Artikel 15 Verkeer - Railverkeer
15.1 Bestemmingsomschrijving
De voor Verkeer - Railverkeer aangewezen gronden zijn bestemd voor:
-
a. de aanleg en exploitatie van (kruisende) raillijn(en) met bijbehorende spoorbanen, wissels en overige constructies;
-
b. dijklichamen, duikers, viaducten en tunnels;
-
c. spoorsloten, hekken en overige veiligheidsvoorzieningen;
-
d. haltevoorzieningen, daaronder begrepen voorzieningen ten behoeve van de bereikbaarheid van die haltevoorzieningen;
-
e. kruisende wegen, paden, waterlopen en groene bermen;
-
f. rijstroken voor het gemotoriseerd verkeer, waarvan het aantal rijstroken, met uitzondering van in- en uitvoegstroken en opstelstroken, niet meer mag bedragen dan 2 rijstroken;
-
g. voorzieningen ter voorkoming of beperking van watervervuiling;
-
h. geluidoverdrachtbeperkende voorzieningen;
-
i.
nutsvoorzieningen;
-
j. parkeervoorzieningen;
-
k. groenvoorzieningen en water,
-
l. langzaam verkeersroutes;
-
m.
extensieve recreatie;
-
n. water;
-
o. objecten van beeldende kunst;
-
p. kunstwerken, zoals dijklichamen, duikers en viaducten;
met de daarbijbehorende bouwwerken, werken en open terreinen.
15.2 Bouwregels
Op deze gronden mogen uitsluitend gebouwen en bouwwerken, geen gebouwen zijnde, worden gebouwd ten dienste van de in lid 15.1 genoemde raildoeleinden en bijbehorende haltevoorziening, met inachtneming van de onderstaande regels:
-
a. De hoogte van gebouwen mag niet meer bedragen dan 5 m, gemeten vanaf de bovenkant van het spoor. Bij de aanwezigheid van twee kruisende raillijnen geldt het hoogste spoor bij de berekening van de maximale hoogte.
-
b. De hoogte van een viaduct mag niet meer bedragen dan 9 m, danwel de bestaande hoogtem ten tijde van de inwerkingtreding van dit bestemmingsplan.
-
c. De hoogte van bouwwerken, geen gebouwen zijnde, mag - anders dan voor de geleiding, beveiliging en regeling van het railverkeer - en lichtmasten niet meer bedragen dan 3 m, gemeten vanaf de bovenkant van het spoor.

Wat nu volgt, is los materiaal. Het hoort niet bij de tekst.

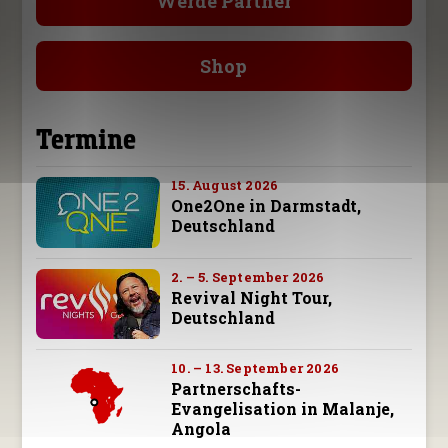
Werde Partner
Shop
Termine
15. August 2026
One2One in Darmstadt,
Deutschland
2. – 5. September 2026
Revival Night Tour,
Deutschland
10. – 13. September 2026
Partnerschafts-
Evangelisation in Malanje,
Angola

15.3 Specifieke gebruiksregels
Tot een gebruik, strijdig met deze bestemming, wordt in ieder geval gerekend:
-
a. het gebruik van gronden en/of bouwwerken voor de opslag van caravans, boten en overige zaken anders dan ten behoeve van de bestemming;
-
b. het gebruik van gronden als stort en/of opslagplaats van grond en/of afval, anders dan als stort- of opslagplaats voor normaal gebruik;
-
c. het gebruik van gronden en/of bouwwerken voor detailhandel;
-
d. het gebruik van gronden en/of bouwwerken voor horeca;
-
e. het gebruik van gronden en/of bouwwerken voor de opslag van (consumenten)vuurwerk;
-
f. het gebruik van gronden en/of bouwwerken ten behoeve van een seksinrichting of prostitutie.